The purpose of this assignment is to implement and understand the use of normalized cross correlation for object detection in a scaled representations. As well as to experiment with other applications of scaled representations, such as image blending.

Again, there are different ways to import libraries/modules into Python. Styles and practices vary. For consistency (and to make life easier for the markers) you are required to import modules for this assignment exactly as follows:

	    
        from PIL import Image, ImageDraw
        import numpy as np
        import math
        from scipy import signal
        import ncc
        
    

The assignment

Part 1: Face Detection

  1. The zip file containing ncc.py, sample images and a face template is hw2part1.zip. Download this file to your directory and unzip with the command

            
            unzip hw2part1.zip
            
        

    The face template we will use is in the file face_detection_template.jpg and is shown below.

    Face templatel

  2. (5 points)

    The first task is to build a scaled representation of the input image. Create a routine pyramid = MakeGaussianPyramid(image, scale, minsize) that creates a pyramid for an image. It returns a list including the original PIL image followed by all the PIL of images of reduced size, using a scale factor of 0.75 from one level to the next. The pyramid should stop when any further reduction in size will make the larger dimension of the image smaller than minsize, where minsize is an integer. If image is a PIL image, you can use the Python function im.resize((int(x*scale),int(y*scale)), Image.BICUBIC) to reduce the image size at each step. Note: You should also filter the image with a Gussian whos sigma is 1/(2*scale) to avoid antialising artifacts. You can use the code from previous assignment to do this filtering or use scipy.ndimage.gaussian_filter.

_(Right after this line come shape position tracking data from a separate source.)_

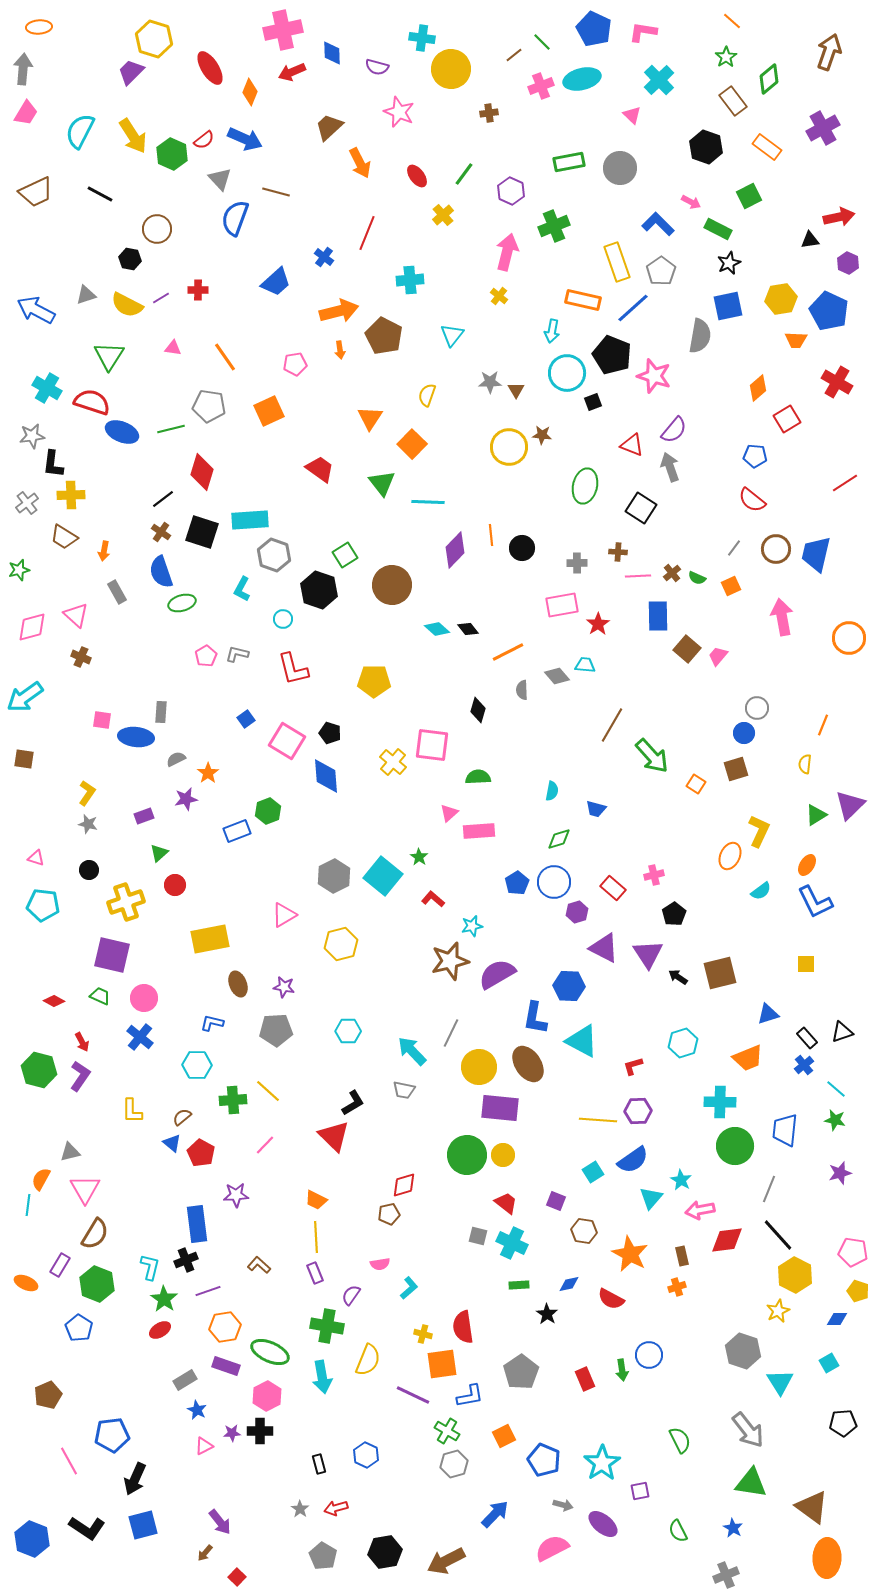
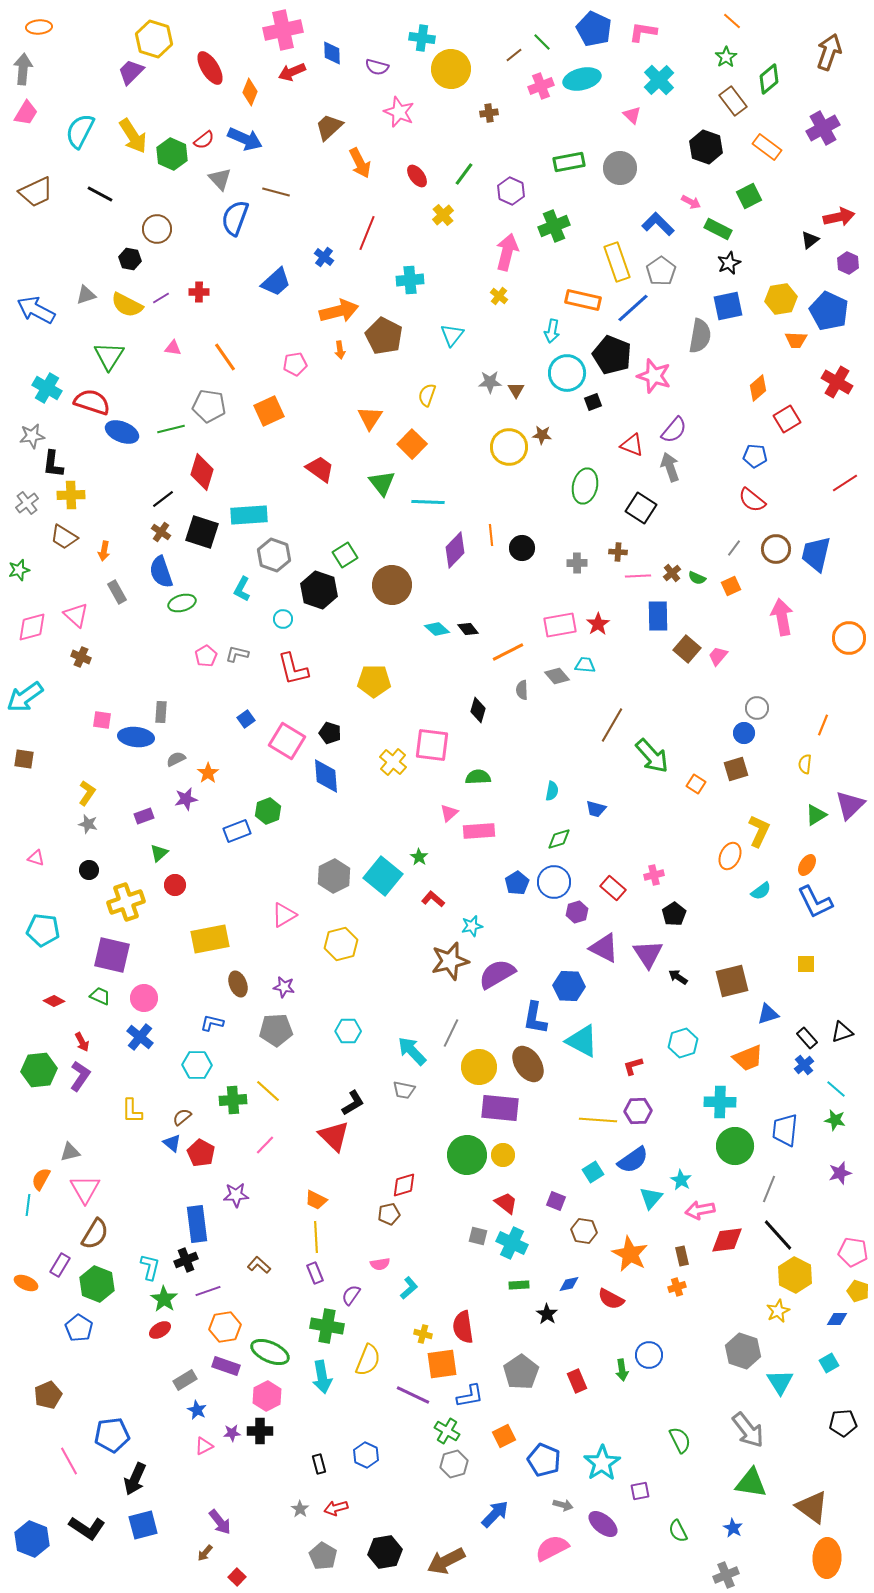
black triangle at (810, 240): rotated 30 degrees counterclockwise
red cross at (198, 290): moved 1 px right, 2 px down
cyan rectangle at (250, 520): moved 1 px left, 5 px up
pink rectangle at (562, 605): moved 2 px left, 20 px down
cyan pentagon at (43, 905): moved 25 px down
brown square at (720, 973): moved 12 px right, 8 px down
green hexagon at (39, 1070): rotated 20 degrees counterclockwise
red rectangle at (585, 1379): moved 8 px left, 2 px down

    You can choose to represent the pyramid as a list of 3d floating point numpy arrays, instead of the list of PIL images. This would ensure representational consistancy with respect to Laplacian pyramid which we will need to build in Part 2 of the assignment and, in fact, maybe slightly more convinent overall. Both representations will be acceptable for full credit. However, you do need to consistenly account for one representation or the other in the display routines and the rest of the code.

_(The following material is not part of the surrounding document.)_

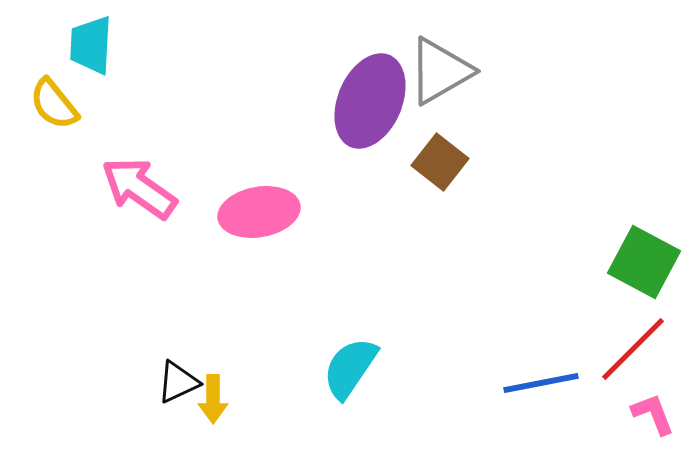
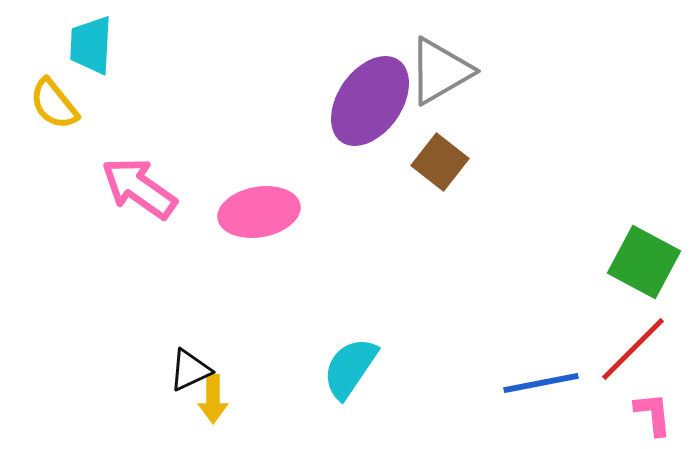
purple ellipse: rotated 12 degrees clockwise
black triangle: moved 12 px right, 12 px up
pink L-shape: rotated 15 degrees clockwise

    Note that while for this part it is sufficent to deal with greyscale images, in Part 2 of the assignment will require you to deal with color images, so it maybe worwhile making sure that this function works for color images as well as greyscale. Make sure you are filtering the RGB colour channels separately and then composing them into a 3d array to store.

  3. (3 points)

    In order to check your pyramid, write a routine ShowGaussianPyramid(pyramid) that will join all the images in the pyramid into one horizontal image and display this result with imshow.

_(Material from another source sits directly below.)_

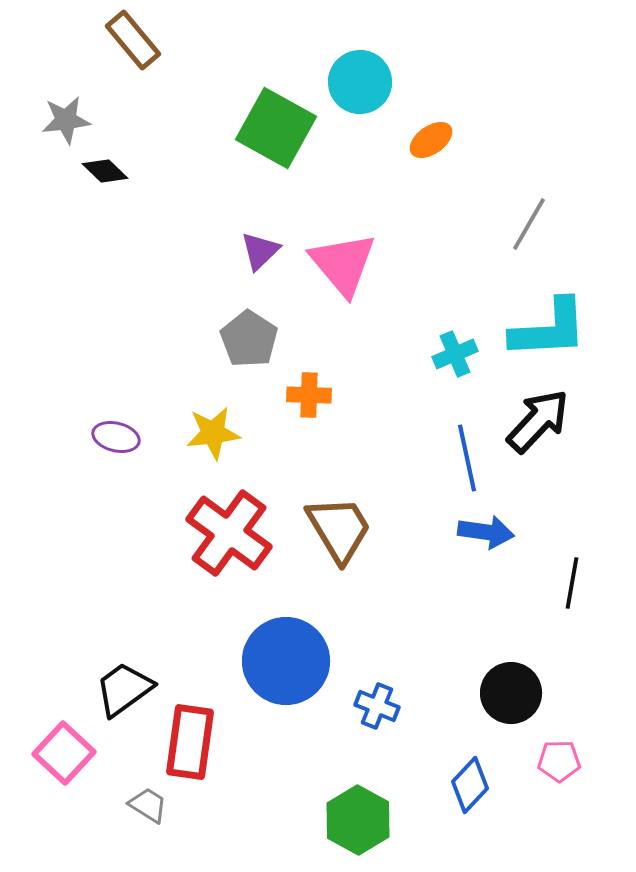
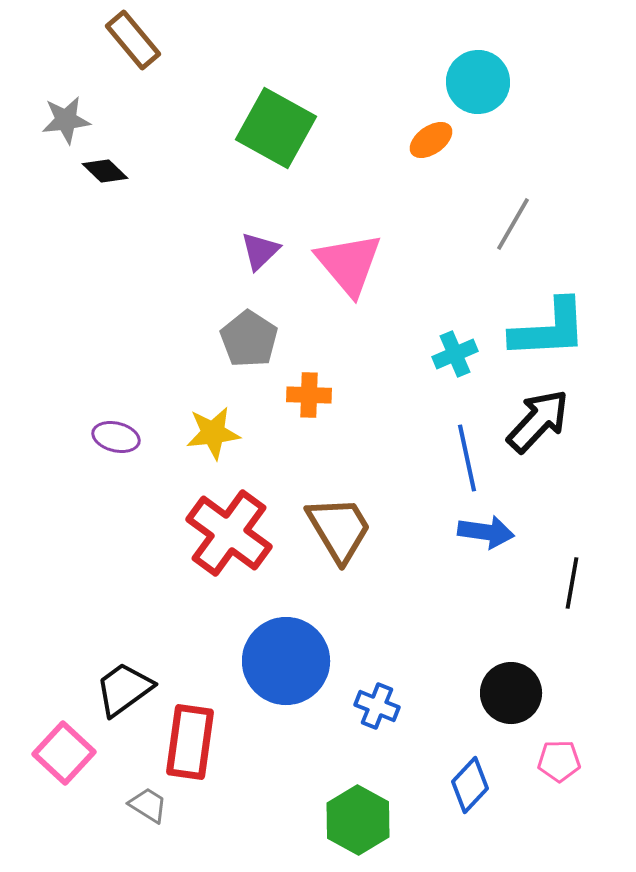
cyan circle: moved 118 px right
gray line: moved 16 px left
pink triangle: moved 6 px right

    You can combine multiple images into a single image by first creating a blank image of the right size image = Image.new("L", (width, height)) and then pasting existing images into it image.paste(im,(offset_x,offset_y)). Since you will be handing in a PDF version of your pyramids, feel free to initialize unused space with white (rather than black). This will make it look cleaner in the PDF.

    Note that while for this part it is sufficent to deal with greyscale images, in Part 2 of the assignment will require you to deal with color images, so it maybe worwhile making sure that this function works for color images as well as greyscale.

  4. (12 points)

    Judybats test image To match a template to a pyramid, write a function FindTemplate(pyramid, template, threshold) that will find and mark all locations in the pyramid at which the normalized cross correlation (NCC) of the template with the image is above the threshold. The goal is to achieve results similar to those on the right, although they will differ depending on the threshold you choose.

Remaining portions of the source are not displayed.